## [WORK ITEM]
The lines below starting at the line containing "steem van lades en deuren" and ending at the line containing "Prijsniveau Compact laminaat" are to be repeated exactly, with both ends kept and nothing else added.

## [SOURCE INFORMATION]
===

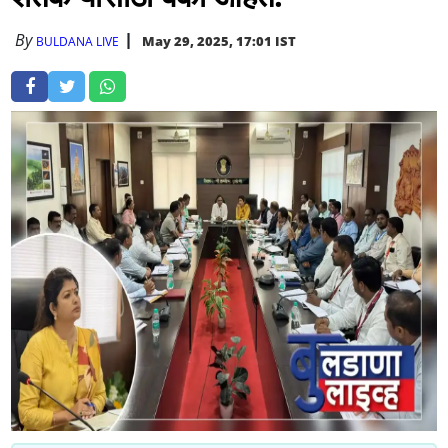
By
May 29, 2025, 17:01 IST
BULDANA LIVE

===

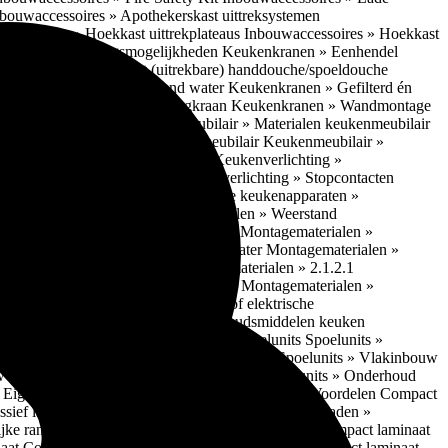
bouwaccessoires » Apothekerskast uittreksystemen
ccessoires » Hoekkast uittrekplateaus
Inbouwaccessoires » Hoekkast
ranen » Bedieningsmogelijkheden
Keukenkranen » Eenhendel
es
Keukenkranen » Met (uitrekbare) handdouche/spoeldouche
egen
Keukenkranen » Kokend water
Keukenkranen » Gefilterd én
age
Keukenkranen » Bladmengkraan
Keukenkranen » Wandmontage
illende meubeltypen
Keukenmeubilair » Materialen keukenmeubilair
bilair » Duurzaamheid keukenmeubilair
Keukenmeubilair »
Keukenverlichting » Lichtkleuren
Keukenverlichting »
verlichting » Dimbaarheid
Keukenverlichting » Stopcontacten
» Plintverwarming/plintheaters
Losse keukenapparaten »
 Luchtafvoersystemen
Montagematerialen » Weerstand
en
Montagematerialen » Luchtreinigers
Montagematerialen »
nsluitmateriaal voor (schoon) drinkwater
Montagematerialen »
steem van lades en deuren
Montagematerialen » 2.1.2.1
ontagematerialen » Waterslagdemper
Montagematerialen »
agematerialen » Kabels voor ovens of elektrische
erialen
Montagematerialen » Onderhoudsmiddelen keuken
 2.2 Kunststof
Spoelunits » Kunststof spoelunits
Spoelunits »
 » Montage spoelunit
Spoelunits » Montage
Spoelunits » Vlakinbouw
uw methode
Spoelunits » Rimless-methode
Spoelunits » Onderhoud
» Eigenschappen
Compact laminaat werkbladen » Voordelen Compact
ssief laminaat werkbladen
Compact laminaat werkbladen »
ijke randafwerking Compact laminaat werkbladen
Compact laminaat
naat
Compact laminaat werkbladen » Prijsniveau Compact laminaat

===

## [RESPONSE]
steem van lades en deuren
Montagematerialen » 2.1.2.1
ontagematerialen » Waterslagdemper
Montagematerialen »
agematerialen » Kabels voor ovens of elektrische
erialen
Montagematerialen » Onderhoudsmiddelen keuken
 2.2 Kunststof
Spoelunits » Kunststof spoelunits
Spoelunits »
 » Montage spoelunit
Spoelunits » Montage
Spoelunits » Vlakinbouw
uw methode
Spoelunits » Rimless-methode
Spoelunits » Onderhoud
» Eigenschappen
Compact laminaat werkbladen » Voordelen Compact
ssief laminaat werkbladen
Compact laminaat werkbladen »
ijke randafwerking Compact laminaat werkbladen
Compact laminaat
naat
Compact laminaat werkbladen » Prijsniveau Compact laminaat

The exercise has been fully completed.